This is an HDR beach photo of a sunset at Laguna Beach. I tried to create this photo with only one exposure but just couldn't keep the sky from getting overexposed. So I used HDR, which means High Dynamic Range. It's basically taking three or more separate photos at different exposures. One exposing for the shadows, one for the mids and the last for the highlights. You then take all three of those photos and combine them into one where everything is exposed, or in the case of this photo, everything is usable. I still like my shadows to be dark in my compositions so I kept them black.
This picture is actually made up of two separate HDR photos to get the waves doing what I wanted. One thing about beach photography is you have to have a lot of patience. It's the only type of photography where I'll sit there and continue to take shots over and over and over until I get the perfect one where the waves and water are just right. Or at least doing something interesting.

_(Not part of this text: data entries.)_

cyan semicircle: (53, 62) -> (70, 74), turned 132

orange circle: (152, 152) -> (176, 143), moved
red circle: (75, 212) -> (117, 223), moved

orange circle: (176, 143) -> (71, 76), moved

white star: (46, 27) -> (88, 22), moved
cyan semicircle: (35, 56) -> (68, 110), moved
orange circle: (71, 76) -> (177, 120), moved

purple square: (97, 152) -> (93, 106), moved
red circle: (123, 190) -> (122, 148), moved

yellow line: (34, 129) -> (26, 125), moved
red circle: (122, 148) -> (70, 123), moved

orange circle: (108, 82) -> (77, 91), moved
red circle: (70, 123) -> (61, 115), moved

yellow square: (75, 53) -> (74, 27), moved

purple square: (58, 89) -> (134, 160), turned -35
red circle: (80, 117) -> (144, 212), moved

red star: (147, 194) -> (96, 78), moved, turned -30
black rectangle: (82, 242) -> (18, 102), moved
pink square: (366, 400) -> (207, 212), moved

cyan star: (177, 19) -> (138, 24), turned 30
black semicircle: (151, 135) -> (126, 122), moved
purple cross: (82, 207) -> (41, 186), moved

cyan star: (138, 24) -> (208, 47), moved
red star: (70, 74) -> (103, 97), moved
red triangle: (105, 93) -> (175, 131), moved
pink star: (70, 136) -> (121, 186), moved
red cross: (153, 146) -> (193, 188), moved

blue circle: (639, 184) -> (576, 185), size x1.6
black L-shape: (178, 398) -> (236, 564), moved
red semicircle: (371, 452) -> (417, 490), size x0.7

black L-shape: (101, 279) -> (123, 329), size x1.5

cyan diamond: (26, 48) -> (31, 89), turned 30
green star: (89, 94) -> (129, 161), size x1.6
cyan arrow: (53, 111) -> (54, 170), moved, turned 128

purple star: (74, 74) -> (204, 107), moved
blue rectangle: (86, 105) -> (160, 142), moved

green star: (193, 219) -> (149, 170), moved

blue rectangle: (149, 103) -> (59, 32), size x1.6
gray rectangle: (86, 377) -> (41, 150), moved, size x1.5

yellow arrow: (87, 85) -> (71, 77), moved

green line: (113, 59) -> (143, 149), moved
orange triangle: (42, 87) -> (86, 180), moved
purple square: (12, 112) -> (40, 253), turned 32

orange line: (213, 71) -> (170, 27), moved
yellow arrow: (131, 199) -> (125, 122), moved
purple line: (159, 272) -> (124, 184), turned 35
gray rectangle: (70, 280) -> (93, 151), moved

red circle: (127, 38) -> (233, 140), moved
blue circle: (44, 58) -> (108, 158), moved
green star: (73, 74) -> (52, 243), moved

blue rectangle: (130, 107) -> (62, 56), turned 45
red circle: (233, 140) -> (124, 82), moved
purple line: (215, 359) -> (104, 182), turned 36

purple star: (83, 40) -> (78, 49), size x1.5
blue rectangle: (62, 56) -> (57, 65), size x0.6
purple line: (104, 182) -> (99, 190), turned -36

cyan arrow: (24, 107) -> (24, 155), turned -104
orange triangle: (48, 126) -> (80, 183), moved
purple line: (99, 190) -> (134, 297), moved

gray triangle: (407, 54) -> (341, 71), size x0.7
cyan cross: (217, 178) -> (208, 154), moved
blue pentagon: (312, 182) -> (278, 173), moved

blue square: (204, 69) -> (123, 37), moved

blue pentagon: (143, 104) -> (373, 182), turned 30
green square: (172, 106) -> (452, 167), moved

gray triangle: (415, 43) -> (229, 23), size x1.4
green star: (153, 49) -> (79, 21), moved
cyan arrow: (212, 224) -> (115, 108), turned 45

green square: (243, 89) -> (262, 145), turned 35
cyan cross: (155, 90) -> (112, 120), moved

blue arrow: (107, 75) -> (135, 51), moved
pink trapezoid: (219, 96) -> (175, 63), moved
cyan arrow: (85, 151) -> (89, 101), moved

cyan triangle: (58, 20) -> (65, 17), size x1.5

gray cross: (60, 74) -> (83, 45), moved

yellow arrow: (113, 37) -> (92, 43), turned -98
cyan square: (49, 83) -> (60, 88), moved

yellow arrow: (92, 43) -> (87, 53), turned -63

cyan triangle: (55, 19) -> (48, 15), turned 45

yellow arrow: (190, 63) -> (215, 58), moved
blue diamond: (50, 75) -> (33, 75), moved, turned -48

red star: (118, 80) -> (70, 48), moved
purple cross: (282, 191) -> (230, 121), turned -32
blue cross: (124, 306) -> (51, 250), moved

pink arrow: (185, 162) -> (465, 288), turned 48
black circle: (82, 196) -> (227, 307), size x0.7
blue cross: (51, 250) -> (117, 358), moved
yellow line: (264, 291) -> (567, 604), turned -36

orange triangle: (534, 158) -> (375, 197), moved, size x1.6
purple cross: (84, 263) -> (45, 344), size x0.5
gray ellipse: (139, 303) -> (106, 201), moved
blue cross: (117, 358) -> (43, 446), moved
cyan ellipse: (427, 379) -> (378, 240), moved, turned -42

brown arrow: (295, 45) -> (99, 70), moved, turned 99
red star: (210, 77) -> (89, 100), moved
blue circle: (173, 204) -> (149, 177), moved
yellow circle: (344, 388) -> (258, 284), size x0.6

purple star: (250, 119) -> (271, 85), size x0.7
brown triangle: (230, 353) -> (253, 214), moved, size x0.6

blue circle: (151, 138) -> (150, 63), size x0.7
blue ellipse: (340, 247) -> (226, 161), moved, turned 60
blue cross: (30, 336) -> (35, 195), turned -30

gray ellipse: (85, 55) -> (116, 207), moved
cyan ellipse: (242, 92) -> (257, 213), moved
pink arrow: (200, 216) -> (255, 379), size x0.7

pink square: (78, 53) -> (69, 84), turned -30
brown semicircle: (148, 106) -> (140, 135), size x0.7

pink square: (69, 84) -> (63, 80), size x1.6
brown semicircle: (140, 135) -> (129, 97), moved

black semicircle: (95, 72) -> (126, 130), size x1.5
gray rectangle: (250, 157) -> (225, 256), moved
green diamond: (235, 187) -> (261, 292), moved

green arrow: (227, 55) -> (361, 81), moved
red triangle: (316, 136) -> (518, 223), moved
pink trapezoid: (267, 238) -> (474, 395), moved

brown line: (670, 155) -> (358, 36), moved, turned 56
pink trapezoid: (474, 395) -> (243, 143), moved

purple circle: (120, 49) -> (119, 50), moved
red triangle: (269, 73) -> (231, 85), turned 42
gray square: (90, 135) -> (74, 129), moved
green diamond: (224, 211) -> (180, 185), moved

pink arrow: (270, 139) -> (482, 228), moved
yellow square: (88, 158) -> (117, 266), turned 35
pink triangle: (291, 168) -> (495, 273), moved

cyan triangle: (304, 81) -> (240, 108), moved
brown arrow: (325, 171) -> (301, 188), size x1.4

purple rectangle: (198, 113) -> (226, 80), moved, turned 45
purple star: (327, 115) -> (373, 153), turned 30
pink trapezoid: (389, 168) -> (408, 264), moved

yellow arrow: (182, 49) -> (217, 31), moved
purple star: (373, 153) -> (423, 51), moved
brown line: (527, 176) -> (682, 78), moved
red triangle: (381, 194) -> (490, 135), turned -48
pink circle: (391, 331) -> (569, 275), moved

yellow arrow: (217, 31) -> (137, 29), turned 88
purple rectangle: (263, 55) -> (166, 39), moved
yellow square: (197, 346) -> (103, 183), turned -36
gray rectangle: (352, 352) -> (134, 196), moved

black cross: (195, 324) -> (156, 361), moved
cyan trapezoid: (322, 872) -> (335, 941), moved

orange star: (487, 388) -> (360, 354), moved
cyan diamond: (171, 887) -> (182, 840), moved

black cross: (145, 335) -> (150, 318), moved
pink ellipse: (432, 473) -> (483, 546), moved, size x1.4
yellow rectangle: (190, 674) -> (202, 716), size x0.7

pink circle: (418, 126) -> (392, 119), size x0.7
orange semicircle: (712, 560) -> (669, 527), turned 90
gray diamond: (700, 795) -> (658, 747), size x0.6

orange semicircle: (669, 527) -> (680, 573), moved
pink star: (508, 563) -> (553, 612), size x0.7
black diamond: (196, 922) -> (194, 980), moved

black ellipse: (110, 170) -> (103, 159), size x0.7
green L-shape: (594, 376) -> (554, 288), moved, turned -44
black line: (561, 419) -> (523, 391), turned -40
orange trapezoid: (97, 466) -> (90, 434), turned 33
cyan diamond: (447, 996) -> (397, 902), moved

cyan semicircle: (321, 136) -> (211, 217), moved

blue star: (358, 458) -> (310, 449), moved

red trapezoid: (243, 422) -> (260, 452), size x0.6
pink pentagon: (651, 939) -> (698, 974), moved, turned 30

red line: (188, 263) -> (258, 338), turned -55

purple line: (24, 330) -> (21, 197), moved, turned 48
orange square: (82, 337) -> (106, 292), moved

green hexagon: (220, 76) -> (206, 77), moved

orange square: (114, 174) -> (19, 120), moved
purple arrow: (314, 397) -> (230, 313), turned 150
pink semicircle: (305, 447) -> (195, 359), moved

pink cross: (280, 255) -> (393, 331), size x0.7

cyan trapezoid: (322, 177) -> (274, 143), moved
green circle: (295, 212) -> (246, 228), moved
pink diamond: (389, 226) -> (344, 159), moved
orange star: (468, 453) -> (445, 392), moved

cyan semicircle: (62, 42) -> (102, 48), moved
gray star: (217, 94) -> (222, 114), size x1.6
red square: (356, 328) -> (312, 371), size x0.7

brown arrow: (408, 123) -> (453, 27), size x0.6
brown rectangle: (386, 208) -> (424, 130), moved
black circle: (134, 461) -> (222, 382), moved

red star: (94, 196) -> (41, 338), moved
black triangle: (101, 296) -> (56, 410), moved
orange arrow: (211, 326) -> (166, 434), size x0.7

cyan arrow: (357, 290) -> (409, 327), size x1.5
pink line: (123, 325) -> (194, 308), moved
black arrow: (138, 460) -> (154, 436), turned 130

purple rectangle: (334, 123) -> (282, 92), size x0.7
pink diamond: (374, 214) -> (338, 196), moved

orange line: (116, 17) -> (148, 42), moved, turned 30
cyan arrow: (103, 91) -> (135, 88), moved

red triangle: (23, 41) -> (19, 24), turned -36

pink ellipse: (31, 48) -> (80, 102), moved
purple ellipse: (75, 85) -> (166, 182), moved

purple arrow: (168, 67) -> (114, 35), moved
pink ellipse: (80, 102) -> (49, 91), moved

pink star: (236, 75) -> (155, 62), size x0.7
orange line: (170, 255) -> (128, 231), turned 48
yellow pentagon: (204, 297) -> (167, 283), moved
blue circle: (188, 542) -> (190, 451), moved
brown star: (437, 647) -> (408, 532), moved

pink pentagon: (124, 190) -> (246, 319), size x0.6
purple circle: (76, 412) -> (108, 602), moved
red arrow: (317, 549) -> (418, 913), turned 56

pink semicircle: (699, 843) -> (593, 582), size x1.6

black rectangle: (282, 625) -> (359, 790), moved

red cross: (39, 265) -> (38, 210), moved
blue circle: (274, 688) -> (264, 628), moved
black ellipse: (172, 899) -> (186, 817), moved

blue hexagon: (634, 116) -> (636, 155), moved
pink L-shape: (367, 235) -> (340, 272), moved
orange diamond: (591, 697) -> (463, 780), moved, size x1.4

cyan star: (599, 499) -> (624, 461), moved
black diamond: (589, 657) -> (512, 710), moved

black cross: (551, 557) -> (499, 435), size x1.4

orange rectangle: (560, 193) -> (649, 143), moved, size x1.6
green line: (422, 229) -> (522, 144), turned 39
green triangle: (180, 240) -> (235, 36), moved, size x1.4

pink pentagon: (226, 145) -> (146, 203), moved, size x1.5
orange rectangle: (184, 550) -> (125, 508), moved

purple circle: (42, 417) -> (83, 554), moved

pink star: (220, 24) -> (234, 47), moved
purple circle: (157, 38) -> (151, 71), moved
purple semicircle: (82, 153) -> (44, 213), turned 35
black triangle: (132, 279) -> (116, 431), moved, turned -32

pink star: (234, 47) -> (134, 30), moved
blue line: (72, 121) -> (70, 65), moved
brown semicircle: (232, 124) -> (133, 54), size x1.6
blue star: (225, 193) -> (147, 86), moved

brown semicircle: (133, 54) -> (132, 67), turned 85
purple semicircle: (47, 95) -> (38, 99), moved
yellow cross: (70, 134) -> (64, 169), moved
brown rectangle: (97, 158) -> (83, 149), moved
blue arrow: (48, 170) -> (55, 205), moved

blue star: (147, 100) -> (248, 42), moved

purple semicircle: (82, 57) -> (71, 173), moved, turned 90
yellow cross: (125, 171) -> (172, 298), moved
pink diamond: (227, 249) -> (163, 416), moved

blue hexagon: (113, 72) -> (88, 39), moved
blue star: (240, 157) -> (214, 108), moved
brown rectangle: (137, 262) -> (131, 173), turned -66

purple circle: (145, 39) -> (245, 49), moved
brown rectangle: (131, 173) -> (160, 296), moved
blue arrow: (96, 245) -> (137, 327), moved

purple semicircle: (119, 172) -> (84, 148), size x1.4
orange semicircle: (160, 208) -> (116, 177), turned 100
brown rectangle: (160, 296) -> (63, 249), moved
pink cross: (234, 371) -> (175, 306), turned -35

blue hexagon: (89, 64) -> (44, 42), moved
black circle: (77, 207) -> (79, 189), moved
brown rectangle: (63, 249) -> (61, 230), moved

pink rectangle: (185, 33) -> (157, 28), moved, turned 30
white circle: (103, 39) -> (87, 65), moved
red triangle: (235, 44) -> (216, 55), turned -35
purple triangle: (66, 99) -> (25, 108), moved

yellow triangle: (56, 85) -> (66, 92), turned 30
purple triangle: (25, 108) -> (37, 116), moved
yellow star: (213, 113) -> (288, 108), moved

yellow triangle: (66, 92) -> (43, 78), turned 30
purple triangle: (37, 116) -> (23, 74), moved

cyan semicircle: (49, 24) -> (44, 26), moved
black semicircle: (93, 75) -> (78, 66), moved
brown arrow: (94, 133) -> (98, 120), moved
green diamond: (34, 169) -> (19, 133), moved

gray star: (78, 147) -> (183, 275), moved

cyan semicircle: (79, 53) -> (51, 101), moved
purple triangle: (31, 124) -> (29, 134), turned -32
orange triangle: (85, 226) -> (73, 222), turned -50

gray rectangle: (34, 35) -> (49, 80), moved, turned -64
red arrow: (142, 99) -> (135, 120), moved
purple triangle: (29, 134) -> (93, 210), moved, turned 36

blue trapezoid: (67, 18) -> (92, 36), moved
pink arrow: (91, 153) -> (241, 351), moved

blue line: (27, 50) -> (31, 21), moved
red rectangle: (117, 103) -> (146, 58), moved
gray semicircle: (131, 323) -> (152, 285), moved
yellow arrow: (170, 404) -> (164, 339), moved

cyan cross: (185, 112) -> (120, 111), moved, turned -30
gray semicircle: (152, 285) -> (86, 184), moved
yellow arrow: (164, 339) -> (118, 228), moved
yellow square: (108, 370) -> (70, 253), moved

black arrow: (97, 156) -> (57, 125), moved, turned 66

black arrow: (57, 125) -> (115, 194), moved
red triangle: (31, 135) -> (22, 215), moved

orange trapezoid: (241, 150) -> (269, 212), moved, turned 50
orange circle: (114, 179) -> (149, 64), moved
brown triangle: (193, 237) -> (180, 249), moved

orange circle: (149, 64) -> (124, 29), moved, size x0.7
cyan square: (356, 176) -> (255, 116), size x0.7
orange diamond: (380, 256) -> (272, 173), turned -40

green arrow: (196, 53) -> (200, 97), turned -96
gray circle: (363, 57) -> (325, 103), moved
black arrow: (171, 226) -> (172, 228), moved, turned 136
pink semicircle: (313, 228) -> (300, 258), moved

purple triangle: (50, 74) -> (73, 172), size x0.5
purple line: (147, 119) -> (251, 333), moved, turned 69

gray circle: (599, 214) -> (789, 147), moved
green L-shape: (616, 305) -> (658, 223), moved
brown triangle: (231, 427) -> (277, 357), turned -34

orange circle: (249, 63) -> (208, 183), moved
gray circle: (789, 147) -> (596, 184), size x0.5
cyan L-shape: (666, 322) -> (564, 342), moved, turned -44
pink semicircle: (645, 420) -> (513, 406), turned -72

In this photo I took the foreground water from one shot, and the splashing wave in the background from another. It's actually a bit more complicated than that because I had to mask the shots prior to combining them into a single HDR photo. So I masked out the best part from one of the bracketed photos in each HDR sequence creating two separate HDR photos. Then I created a simple layer mask in Photoshop to blend them and did my final color back in Lightroom 4.2. Which now runs snappier than ever. I'm very happy Adobe updated it and got all the annoying bugs out of it that was causing it to run painfully slow. Thank you Adobe for listening to us.